| The problem |
Everything from the line containing "Image attached. Where" through the final line of the records must be transcribed verbatim; nothing else belongs in the result.

| Data supplied |
□ □ □ □
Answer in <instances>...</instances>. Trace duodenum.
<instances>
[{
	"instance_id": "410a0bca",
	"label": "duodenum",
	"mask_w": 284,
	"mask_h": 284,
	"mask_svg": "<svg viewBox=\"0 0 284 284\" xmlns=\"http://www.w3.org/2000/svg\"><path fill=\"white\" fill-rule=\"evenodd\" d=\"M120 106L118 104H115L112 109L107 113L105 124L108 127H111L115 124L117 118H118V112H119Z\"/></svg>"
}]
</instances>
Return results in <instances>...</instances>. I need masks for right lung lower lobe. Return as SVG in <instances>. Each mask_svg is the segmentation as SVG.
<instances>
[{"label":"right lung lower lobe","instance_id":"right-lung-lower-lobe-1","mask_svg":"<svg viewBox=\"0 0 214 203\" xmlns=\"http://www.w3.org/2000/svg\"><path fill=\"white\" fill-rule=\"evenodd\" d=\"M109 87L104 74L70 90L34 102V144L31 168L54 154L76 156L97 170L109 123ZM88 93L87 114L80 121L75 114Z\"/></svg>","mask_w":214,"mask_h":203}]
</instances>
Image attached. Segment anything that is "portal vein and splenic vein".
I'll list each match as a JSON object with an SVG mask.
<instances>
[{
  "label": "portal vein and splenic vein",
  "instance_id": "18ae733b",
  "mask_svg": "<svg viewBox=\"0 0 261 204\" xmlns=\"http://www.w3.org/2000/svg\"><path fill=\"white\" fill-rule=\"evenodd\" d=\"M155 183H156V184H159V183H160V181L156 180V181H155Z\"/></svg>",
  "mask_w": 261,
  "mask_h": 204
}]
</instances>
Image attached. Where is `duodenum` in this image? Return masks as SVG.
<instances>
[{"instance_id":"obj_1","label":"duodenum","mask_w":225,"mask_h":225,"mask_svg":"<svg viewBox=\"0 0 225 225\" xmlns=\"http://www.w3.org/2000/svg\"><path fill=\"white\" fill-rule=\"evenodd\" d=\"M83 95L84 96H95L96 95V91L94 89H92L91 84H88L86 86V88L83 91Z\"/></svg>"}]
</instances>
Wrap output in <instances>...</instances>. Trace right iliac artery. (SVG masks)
□ □ □ □
| Answer to the exercise |
Image attached. Where is `duodenum` in this image? Return masks as SVG.
<instances>
[{"instance_id":"obj_1","label":"duodenum","mask_w":225,"mask_h":225,"mask_svg":"<svg viewBox=\"0 0 225 225\" xmlns=\"http://www.w3.org/2000/svg\"><path fill=\"white\" fill-rule=\"evenodd\" d=\"M83 95L84 96H95L96 95V91L94 89H92L91 84H88L86 86V88L83 91Z\"/></svg>"}]
</instances>
Wrap output in <instances>...</instances>. Trace right iliac artery. (SVG masks)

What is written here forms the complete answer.